• _Required action_:
Below are some entries. Return exactly the lines from the one with "vrijdag 8 november 2019" through the final line, leaving out any pictures.

Stored data entries:
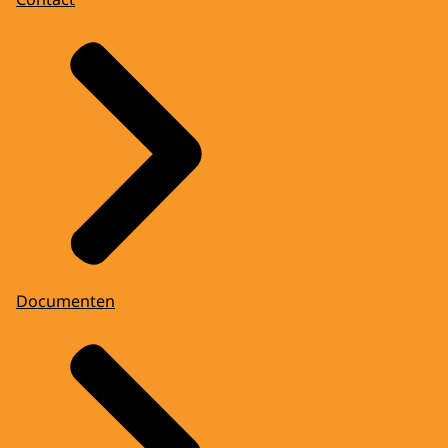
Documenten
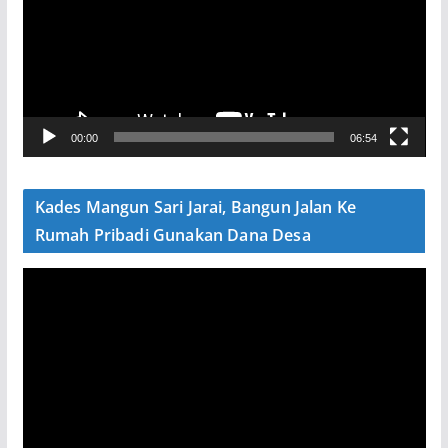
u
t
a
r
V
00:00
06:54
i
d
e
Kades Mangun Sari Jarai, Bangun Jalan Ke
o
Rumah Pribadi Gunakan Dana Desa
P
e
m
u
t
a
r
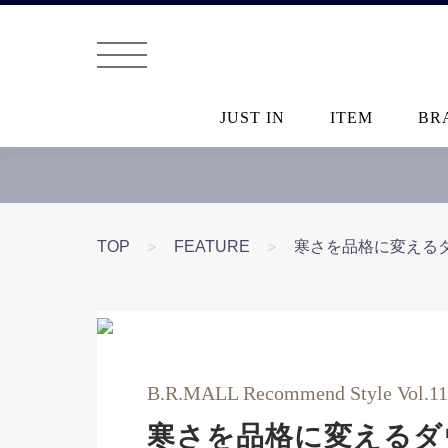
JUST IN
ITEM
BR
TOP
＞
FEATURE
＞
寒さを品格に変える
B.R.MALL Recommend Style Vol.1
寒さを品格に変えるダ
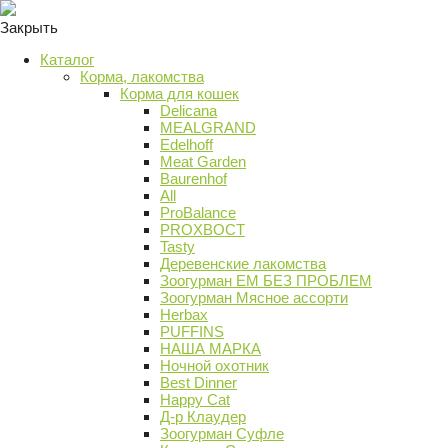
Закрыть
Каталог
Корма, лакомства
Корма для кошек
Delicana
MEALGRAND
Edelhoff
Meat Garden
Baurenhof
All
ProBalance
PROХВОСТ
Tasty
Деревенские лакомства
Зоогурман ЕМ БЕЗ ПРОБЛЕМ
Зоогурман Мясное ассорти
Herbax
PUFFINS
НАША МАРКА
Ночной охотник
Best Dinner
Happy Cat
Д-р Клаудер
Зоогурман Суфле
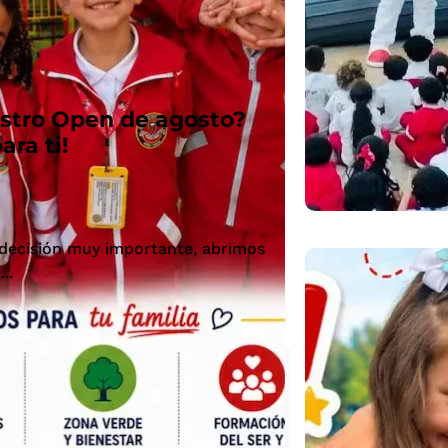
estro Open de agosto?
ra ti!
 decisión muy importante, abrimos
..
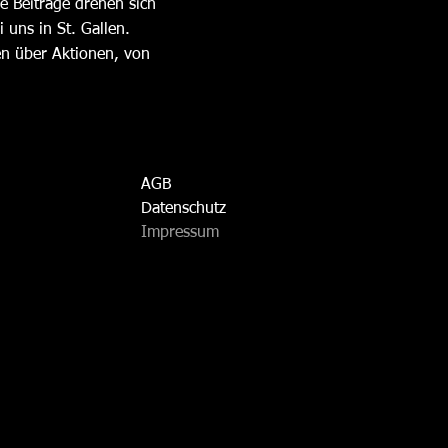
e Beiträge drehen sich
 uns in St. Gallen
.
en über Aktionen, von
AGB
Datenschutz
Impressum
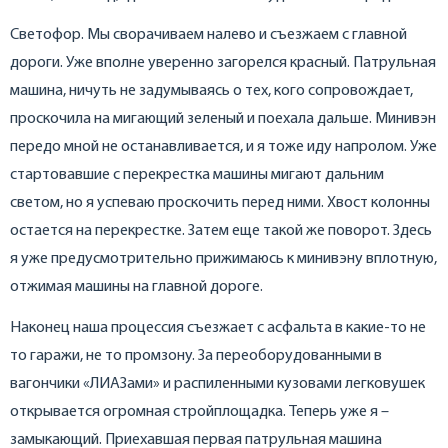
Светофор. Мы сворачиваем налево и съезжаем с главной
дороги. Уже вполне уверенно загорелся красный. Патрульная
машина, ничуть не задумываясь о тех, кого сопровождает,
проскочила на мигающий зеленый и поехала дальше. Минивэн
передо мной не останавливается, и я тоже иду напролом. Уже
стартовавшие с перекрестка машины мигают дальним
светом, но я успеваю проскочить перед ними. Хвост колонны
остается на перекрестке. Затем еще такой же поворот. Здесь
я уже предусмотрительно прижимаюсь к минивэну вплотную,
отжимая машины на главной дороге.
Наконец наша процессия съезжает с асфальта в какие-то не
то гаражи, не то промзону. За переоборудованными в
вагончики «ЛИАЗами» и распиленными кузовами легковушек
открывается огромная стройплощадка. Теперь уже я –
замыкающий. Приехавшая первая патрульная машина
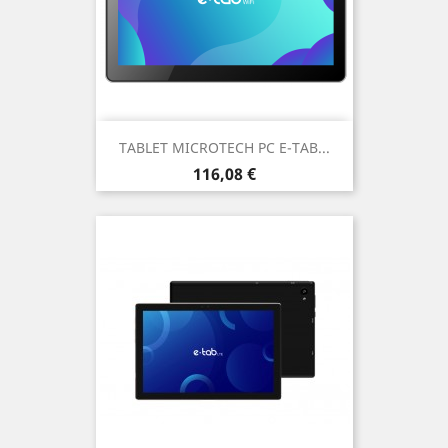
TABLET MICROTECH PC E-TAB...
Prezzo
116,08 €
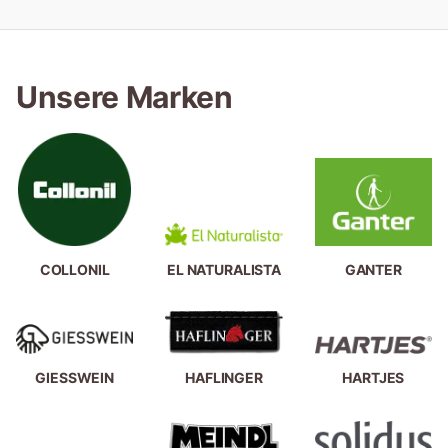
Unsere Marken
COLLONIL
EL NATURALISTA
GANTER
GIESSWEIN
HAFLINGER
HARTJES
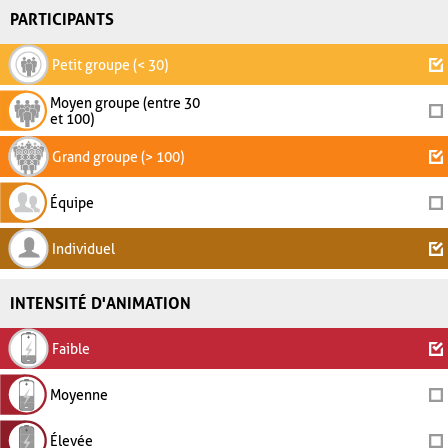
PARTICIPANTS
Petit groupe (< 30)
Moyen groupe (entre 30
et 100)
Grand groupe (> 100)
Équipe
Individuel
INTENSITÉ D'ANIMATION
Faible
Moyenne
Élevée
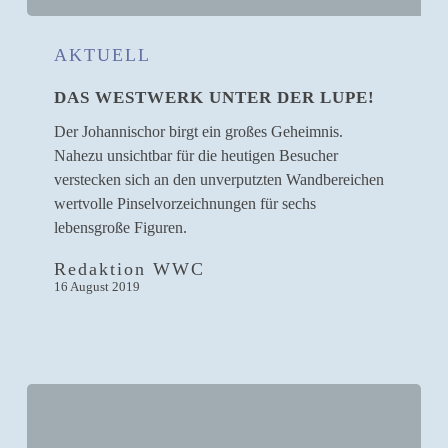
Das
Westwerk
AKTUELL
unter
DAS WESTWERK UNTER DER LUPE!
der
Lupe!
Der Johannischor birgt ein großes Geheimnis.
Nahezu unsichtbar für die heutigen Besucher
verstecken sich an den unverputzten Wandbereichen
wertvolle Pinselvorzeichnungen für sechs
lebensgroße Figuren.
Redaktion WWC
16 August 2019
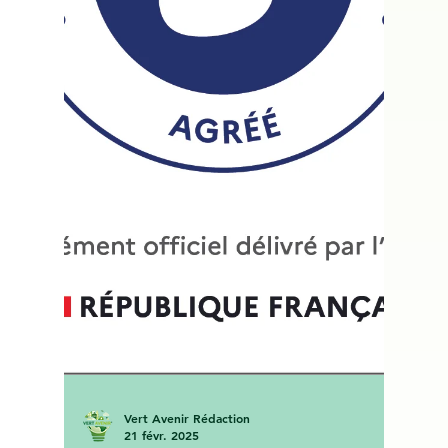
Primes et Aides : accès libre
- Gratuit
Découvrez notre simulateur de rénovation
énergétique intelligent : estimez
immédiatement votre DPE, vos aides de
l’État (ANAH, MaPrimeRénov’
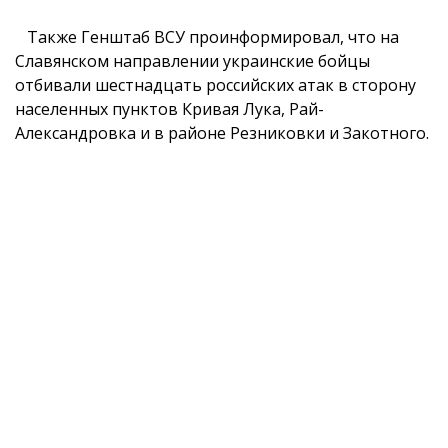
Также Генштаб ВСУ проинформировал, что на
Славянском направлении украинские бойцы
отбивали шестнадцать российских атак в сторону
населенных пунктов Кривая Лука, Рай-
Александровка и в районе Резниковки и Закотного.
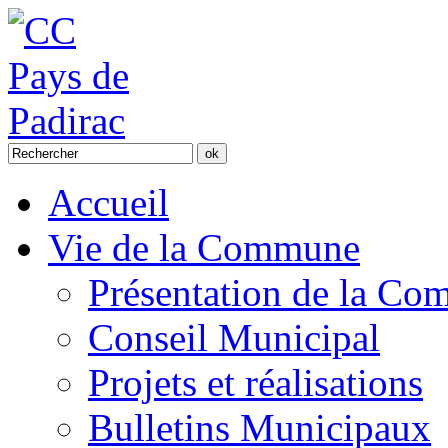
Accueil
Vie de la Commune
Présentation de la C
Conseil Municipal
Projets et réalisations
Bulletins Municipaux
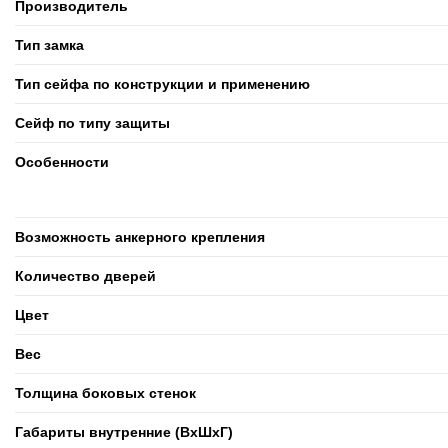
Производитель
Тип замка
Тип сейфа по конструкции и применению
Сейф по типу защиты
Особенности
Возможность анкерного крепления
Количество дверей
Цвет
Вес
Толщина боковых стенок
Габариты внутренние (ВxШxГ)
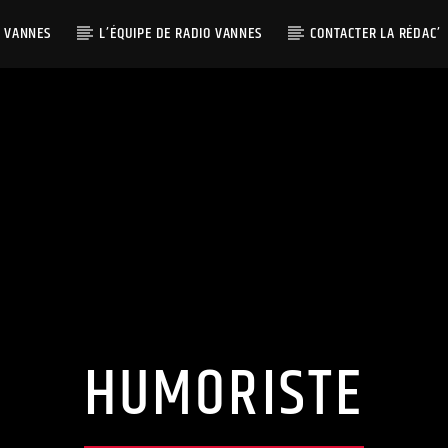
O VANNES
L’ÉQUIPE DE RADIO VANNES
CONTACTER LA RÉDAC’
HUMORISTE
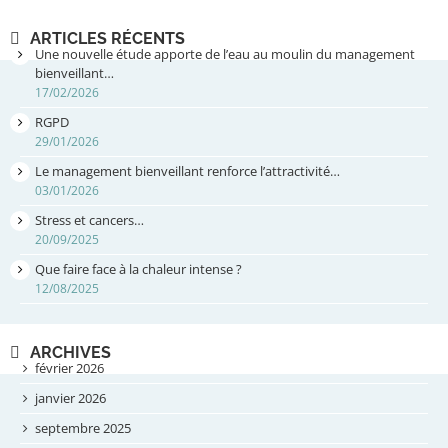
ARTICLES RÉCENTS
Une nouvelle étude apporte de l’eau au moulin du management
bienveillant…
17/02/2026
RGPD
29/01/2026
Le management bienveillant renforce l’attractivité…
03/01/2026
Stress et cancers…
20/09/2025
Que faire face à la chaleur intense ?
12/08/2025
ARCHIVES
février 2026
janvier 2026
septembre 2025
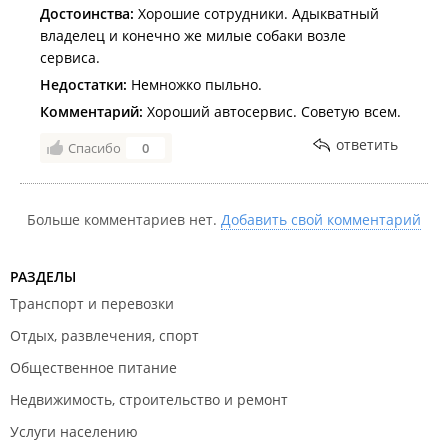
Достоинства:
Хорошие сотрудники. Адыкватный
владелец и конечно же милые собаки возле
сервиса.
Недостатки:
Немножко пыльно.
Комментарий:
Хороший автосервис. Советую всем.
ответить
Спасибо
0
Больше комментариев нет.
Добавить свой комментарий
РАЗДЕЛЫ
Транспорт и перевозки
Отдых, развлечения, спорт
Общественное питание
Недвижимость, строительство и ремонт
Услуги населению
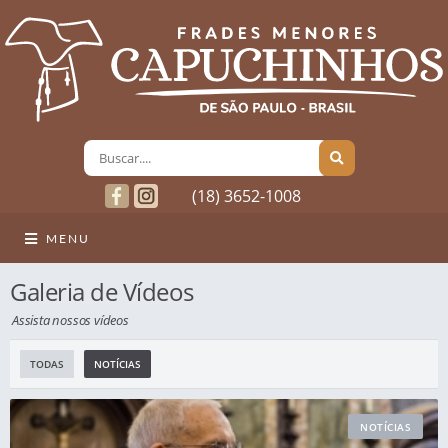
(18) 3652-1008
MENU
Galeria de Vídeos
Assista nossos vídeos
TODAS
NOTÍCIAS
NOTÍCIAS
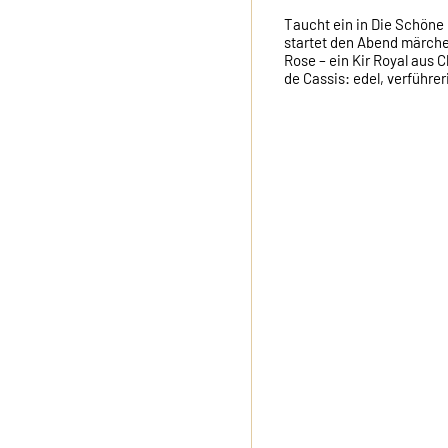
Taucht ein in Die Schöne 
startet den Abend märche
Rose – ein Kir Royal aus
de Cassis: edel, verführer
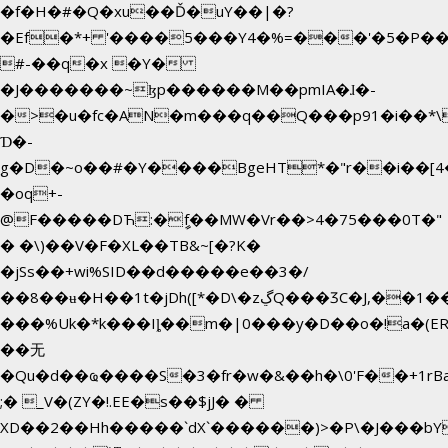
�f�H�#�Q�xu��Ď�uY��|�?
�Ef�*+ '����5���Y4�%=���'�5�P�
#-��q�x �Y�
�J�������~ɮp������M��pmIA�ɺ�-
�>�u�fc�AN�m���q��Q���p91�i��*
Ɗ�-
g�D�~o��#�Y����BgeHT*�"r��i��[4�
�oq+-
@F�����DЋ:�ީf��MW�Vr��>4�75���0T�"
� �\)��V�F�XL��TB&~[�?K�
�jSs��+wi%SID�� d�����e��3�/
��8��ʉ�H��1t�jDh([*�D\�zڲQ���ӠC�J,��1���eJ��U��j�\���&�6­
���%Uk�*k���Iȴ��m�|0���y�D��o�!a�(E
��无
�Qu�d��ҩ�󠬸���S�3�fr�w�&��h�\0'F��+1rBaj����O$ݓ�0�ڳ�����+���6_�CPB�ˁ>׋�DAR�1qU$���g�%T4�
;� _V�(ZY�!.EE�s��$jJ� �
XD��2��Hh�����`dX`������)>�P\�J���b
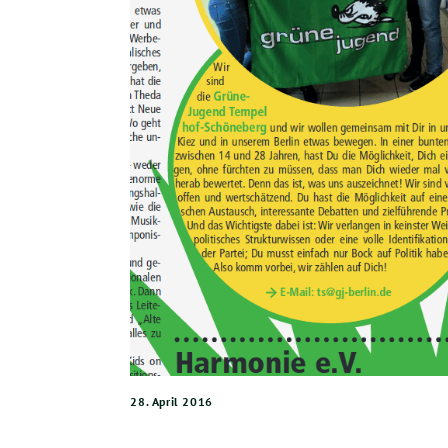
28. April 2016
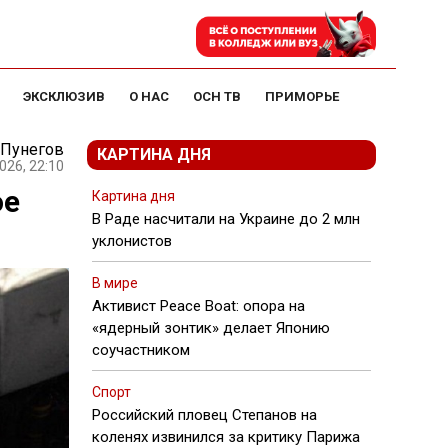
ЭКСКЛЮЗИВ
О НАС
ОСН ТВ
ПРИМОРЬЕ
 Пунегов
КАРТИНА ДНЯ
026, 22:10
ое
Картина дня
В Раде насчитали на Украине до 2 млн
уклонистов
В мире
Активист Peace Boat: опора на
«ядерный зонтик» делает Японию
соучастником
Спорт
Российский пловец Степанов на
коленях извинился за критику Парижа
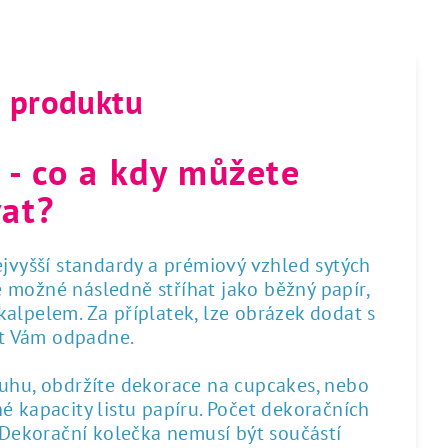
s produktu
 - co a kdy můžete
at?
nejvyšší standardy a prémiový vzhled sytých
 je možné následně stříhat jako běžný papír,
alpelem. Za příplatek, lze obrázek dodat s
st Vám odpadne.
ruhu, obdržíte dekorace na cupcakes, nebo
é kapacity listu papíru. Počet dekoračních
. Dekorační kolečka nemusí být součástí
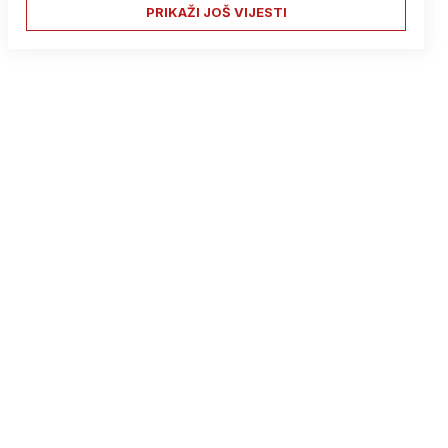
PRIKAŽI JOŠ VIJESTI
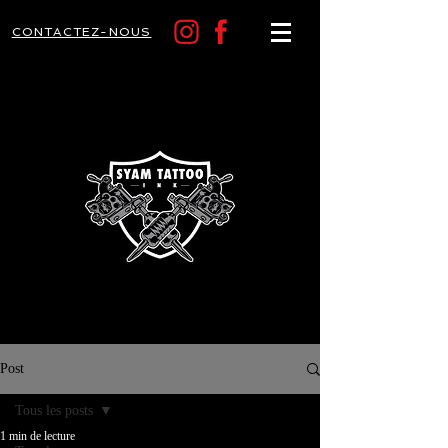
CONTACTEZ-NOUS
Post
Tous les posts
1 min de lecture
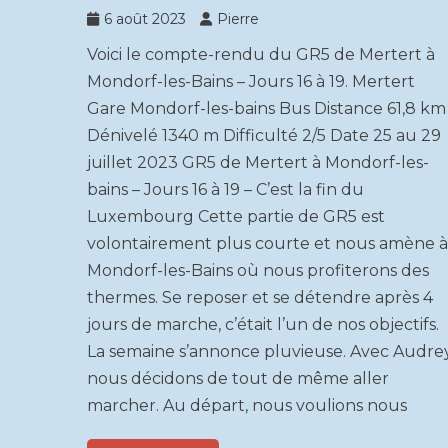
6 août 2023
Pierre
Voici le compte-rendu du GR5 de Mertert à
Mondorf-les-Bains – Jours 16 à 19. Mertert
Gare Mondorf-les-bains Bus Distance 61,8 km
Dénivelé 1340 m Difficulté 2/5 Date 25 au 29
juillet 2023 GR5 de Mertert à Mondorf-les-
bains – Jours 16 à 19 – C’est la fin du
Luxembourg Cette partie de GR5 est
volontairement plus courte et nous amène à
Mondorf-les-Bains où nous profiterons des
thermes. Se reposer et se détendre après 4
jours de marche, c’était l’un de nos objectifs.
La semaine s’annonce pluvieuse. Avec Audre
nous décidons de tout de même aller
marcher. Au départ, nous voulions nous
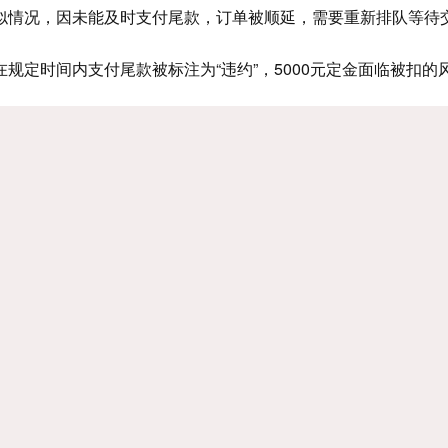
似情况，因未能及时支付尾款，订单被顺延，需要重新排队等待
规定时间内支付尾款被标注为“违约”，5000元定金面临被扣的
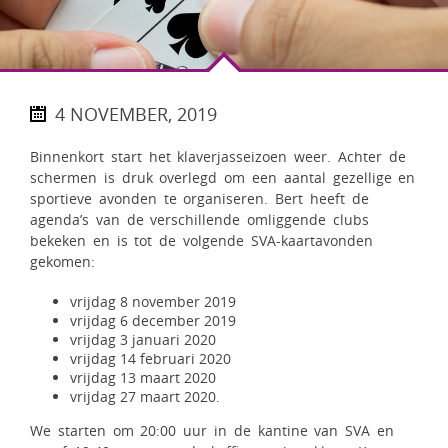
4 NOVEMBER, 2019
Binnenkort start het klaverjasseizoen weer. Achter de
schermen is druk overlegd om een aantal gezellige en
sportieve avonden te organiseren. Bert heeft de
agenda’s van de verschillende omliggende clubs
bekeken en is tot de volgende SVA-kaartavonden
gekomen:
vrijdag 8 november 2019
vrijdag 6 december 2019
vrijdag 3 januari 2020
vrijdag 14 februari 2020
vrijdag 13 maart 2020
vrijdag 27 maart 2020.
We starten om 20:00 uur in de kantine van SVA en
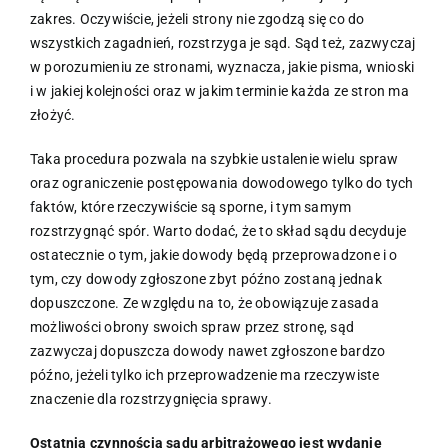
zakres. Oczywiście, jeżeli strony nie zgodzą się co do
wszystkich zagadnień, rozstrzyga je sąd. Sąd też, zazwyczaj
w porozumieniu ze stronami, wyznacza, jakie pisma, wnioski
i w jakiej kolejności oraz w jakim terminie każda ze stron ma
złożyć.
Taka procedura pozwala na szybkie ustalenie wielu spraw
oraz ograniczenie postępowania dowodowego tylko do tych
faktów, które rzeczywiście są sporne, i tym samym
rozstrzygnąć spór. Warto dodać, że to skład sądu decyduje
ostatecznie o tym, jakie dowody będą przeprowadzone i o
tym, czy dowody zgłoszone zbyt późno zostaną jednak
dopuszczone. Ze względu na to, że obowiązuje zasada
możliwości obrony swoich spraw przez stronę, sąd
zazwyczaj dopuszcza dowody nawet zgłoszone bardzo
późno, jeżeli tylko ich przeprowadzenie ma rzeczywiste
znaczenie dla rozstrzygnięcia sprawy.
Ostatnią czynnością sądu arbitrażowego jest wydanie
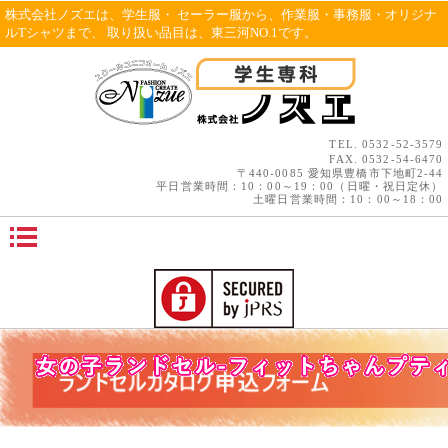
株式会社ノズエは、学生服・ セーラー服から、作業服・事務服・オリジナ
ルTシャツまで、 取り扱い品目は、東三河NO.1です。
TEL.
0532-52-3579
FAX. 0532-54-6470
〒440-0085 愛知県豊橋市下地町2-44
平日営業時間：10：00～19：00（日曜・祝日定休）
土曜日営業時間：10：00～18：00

• _Solution to this problem_:
vrijdag 8 november 2019
vrijdag 6 december 2019
vrijdag 3 januari 2020
vrijdag 14 februari 2020
vrijdag 13 maart 2020
vrijdag 27 maart 2020.
We starten om 20:00 uur in de kantine van SVA en
zakres. Oczywiście, jeżeli strony nie zgodzą się co do
wszystkich zagadnień, rozstrzyga je sąd. Sąd też, zazwyczaj
w porozumieniu ze stronami, wyznacza, jakie pisma, wnioski
i w jakiej kolejności oraz w jakim terminie każda ze stron ma
złożyć.
Taka procedura pozwala na szybkie ustalenie wielu spraw
oraz ograniczenie postępowania dowodowego tylko do tych
faktów, które rzeczywiście są sporne, i tym samym
rozstrzygnąć spór. Warto dodać, że to skład sądu decyduje
ostatecznie o tym, jakie dowody będą przeprowadzone i o
tym, czy dowody zgłoszone zbyt późno zostaną jednak
dopuszczone. Ze względu na to, że obowiązuje zasada
możliwości obrony swoich spraw przez stronę, sąd
zazwyczaj dopuszcza dowody nawet zgłoszone bardzo
późno, jeżeli tylko ich przeprowadzenie ma rzeczywiste
znaczenie dla rozstrzygnięcia sprawy.
Ostatnią czynnością sądu arbitrażowego jest wydanie
株式会社ノズエは、学生服・ セーラー服から、作業服・事務服・オリジナ
ルTシャツまで、 取り扱い品目は、東三河NO.1です。
TEL.
0532-52-3579
FAX. 0532-54-6470
〒440-0085 愛知県豊橋市下地町2-44
平日営業時間：10：00～19：00（日曜・祝日定休）
土曜日営業時間：10：00～18：00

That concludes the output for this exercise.